Rheneas is away being overhauled, and the Skarloey Railway has recently acquired two new engines: Sir Handel and Peter Sam. Peter Sam is naïve but well-meaning, but Sir Handel is rude and arrogant. Skarloey shows Sir Handel how to do things when he rescues the pompous engine's train.

==== Notes ====
- This book was written at the suggestion of L. T. C. Rolt and was based upon the Talyllyn Railway.
- The story "Peter Sam and the Refreshment Lady" was inspired by an incident when Awdry was left behind on the railway when he was a volunteer as a guard.
- The other three stories in the book are all based directly on L. T. C. Rolt's book Railway Adventure which describes the first two years of operation of the Talyllyn Railway by enthusiasts.
- The illustration of Glennock Station is based on Aberllefenni Station on the Corris Railway.
- The story Old Faithful marks the first time in the Thomas & Friends franchise when the line Luckily no one was hurt was said.

=== Percy the Small Engine ===
- Book no. 11
- Published September 1956
- Illustrated by C. Reginald Dalby

==== Stories ====
- Percy and the Signal
- Duck Takes Charge
- Percy and Harold
- Percy's Promise

Percy loves playing jokes, which sometimes gets him into trouble with the bigger engines, so the Fat Controller obtains a new engine called Montague, who's nicknamed "Duck", to do shunting work and sends Percy to work with Thomas and Toby on their branch line.
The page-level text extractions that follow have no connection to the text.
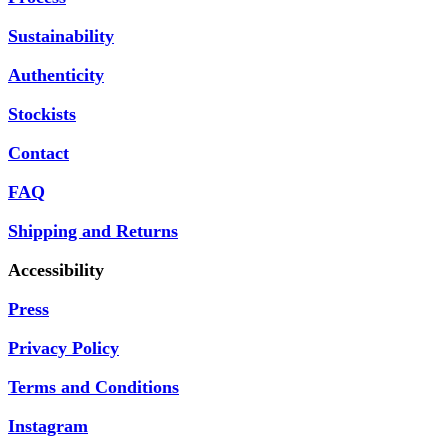
Sustainability
Authenticity
Stockists
Contact
FAQ
Shipping and Returns
Accessibility
Press
Privacy Policy
Terms and Conditions
Instagram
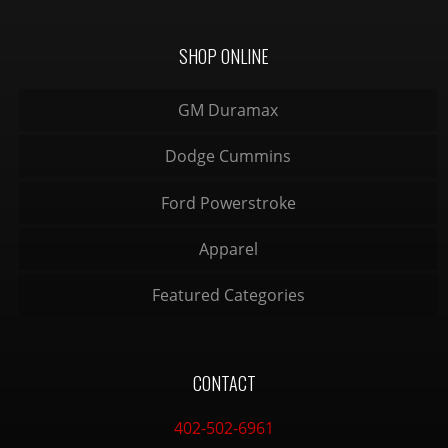
SHOP ONLINE
GM Duramax
Dodge Cummins
Ford Powerstroke
Apparel
Featured Categories
CONTACT
402-502-6961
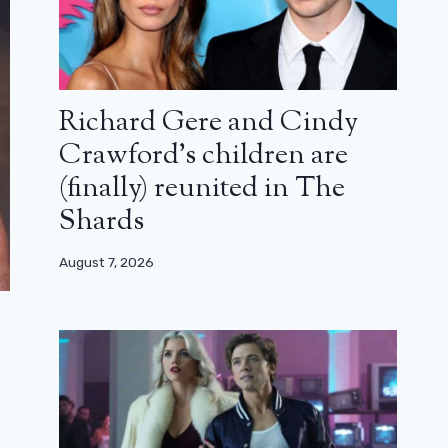
Richard Gere and Cindy
Crawford’s children are
(finally) reunited in The
Shards
August 7, 2026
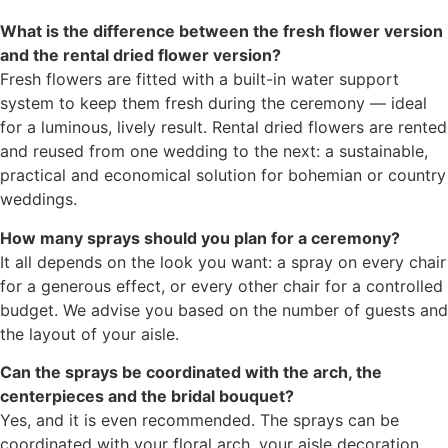
What is the difference between the fresh flower version
and the rental dried flower version?
Fresh flowers are fitted with a built-in water support
system to keep them fresh during the ceremony — ideal
for a luminous, lively result. Rental dried flowers are rented
and reused from one wedding to the next: a sustainable,
practical and economical solution for bohemian or country
weddings.
How many sprays should you plan for a ceremony?
It all depends on the look you want: a spray on every chair
for a generous effect, or every other chair for a controlled
budget. We advise you based on the number of guests and
the layout of your aisle.
Can the sprays be coordinated with the arch, the
centerpieces and the bridal bouquet?
Yes, and it is even recommended. The sprays can be
coordinated with your floral arch, your aisle decoration,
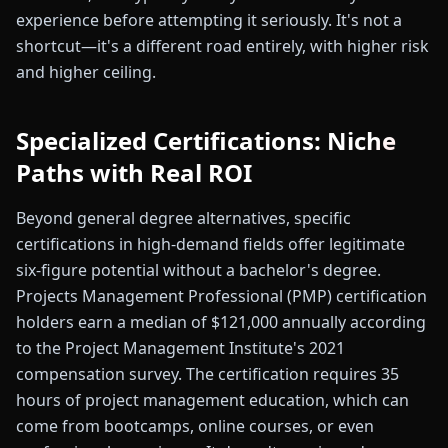
experience before attempting it seriously. It's not a
shortcut—it's a different road entirely, with higher risk
and higher ceiling.
Specialized Certifications: Niche
Paths with Real ROI
Beyond general degree alternatives, specific
certifications in high-demand fields offer legitimate
six-figure potential without a bachelor's degree.
Projects Management Professional (PMP) certification
holders earn a median of $121,000 annually according
to the Project Management Institute's 2021
compensation survey. The certification requires 35
hours of project management education, which can
come from bootcamps, online courses, or even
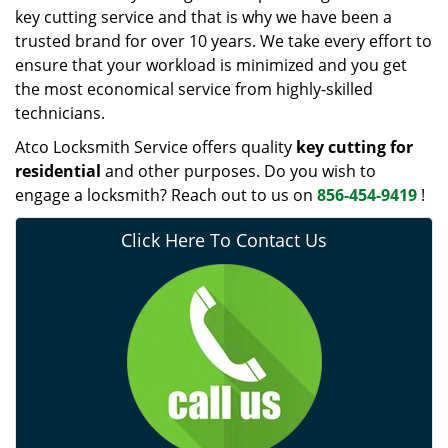
key cutting service and that is why we have been a
trusted brand for over 10 years. We take every effort to
ensure that your workload is minimized and you get
the most economical service from highly-skilled
technicians.
Atco Locksmith Service offers quality
key cutting for
residential
and other purposes. Do you wish to
engage a locksmith? Reach out to us on
856-454-9419
!
Click Here To Contact Us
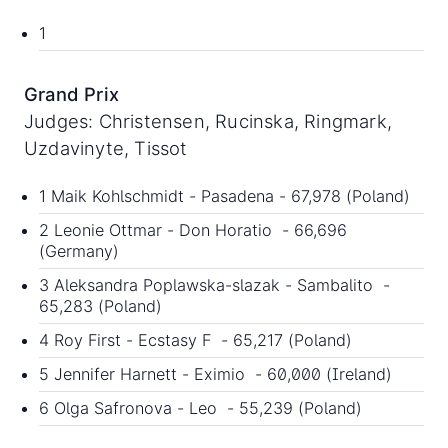
1
Grand Prix
Judges: Christensen, Rucinska, Ringmark,
Uzdavinyte, Tissot
1 Maik Kohlschmidt - Pasadena - 67,978 (Poland)
2 Leonie Ottmar - Don Horatio - 66,696
(Germany)
3 Aleksandra Poplawska-slazak - Sambalito -
65,283 (Poland)
4 Roy First - Ecstasy F - 65,217 (Poland)
5 Jennifer Harnett - Eximio - 60,000 (Ireland)
6 Olga Safronova - Leo - 55,239 (Poland)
He meets Harold the Helicopter and saves the day during a flood.
- The first appearances of Duck and Harold.
- A piece of fictional music occurs in the third story, in the form of a song sung by Percy's fireman. The tune was composed by Awdry and is featured at the end of the book.
- This was the last volume to be illustrated by C. Reginald Dalby. Awdry did not like the way Dalby portrayed Percy, saying that he made the engine look like "a green caterpillar with red stripes". Outraged, Dalby resigned from the Railway Series after this book. Brian Sibley notes that, despite the friction between author and illustrator, Dalby's work in this volume can be ranked among his best.
- Percy's Promise was originally planned to be adapted for Season 2 of the television series following Percy and Harold. It even had a script plan but this was stopped due to Britt Allcroft feeling that there was too many Percy-led episodes that season. It was adapted for Season 3 with a few changes to the story.

=== The Eight Famous Engines ===
- Book no. 12
- Published November 1957
- Illustrated by John T. Kenney

==== Stories ====
- Percy Takes the Plunge
- Gordon Goes Foreign
- Double Header
- The Fat Controller's Engines

The Fat Controller's eight engines have become famous through their appearances in books and on the radio. While the engines enjoy a number of adventures and misadventures, the Fat Controller arranges for them to go to London.

==== Notes ====
- Although no new regular characters appear in this book, it features one of the rare appearances of engines from the Other Railway, namely: Jinty, Pug and the Foreign Engine.
- This was the first book to be illustrated by John T. Kenney, who enjoyed a far better working relationship with Awdry than his predecessor. Although his illustrations are not as well remembered as the more charming ones by Dalby, they are far more technically accurate.
- Awdry had intended this as a possible final book in the series. He considered using the title "The Fat Controller's Engines", a title that would later almost be used by Christopher Awdry in the 39th book of the series.
- Beatrice makes an appearance in the last illustration of "Double Header".
- "Gordon Goes Foreign" was originally intended to be adapted for television, but it was cancelled due to budget complications.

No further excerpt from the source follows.